(Saved data entries)
>>>>>
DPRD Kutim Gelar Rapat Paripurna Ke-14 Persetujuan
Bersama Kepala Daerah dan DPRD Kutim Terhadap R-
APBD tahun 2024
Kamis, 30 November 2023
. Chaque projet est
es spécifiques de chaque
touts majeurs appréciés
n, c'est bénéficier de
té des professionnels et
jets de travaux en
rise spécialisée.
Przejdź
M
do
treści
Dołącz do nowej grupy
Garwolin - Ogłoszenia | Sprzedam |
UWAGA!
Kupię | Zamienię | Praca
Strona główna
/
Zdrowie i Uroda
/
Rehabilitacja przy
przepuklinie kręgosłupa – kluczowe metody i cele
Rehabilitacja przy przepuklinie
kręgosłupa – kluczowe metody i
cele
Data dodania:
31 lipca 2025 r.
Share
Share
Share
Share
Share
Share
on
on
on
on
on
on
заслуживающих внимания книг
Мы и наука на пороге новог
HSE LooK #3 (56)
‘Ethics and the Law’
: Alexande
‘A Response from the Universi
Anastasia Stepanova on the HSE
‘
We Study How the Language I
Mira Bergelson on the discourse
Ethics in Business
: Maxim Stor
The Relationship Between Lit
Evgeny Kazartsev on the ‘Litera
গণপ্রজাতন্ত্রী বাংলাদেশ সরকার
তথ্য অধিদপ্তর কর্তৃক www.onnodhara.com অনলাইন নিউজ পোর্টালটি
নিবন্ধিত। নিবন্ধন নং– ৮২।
<<<<<
* **WORK TO COMPLETE**
Down to the last line, give the records again exactly.

* **ANSWER BOX**
DPRD Kutim Gelar Rapat Paripurna Ke-14 Persetujuan
Bersama Kepala Daerah dan DPRD Kutim Terhadap R-
APBD tahun 2024
Kamis, 30 November 2023
. Chaque projet est
es spécifiques de chaque
touts majeurs appréciés
n, c'est bénéficier de
té des professionnels et
jets de travaux en
rise spécialisée.
Przejdź
M
do
treści
Dołącz do nowej grupy
Garwolin - Ogłoszenia | Sprzedam |
UWAGA!
Kupię | Zamienię | Praca
Strona główna
/
Zdrowie i Uroda
/
Rehabilitacja przy
przepuklinie kręgosłupa – kluczowe metody i cele
Rehabilitacja przy przepuklinie
kręgosłupa – kluczowe metody i
cele
Data dodania:
31 lipca 2025 r.
Share
Share
Share
Share
Share
Share
on
on
on
on
on
on
заслуживающих внимания книг
Мы и наука на пороге новог
HSE LooK #3 (56)
‘Ethics and the Law’
: Alexande
‘A Response from the Universi
Anastasia Stepanova on the HSE
‘
We Study How the Language I
Mira Bergelson on the discourse
Ethics in Business
: Maxim Stor
The Relationship Between Lit
Evgeny Kazartsev on the ‘Litera
গণপ্রজাতন্ত্রী বাংলাদেশ সরকার
তথ্য অধিদপ্তর কর্তৃক www.onnodhara.com অনলাইন নিউজ পোর্টালটি
নিবন্ধিত। নিবন্ধন নং– ৮২।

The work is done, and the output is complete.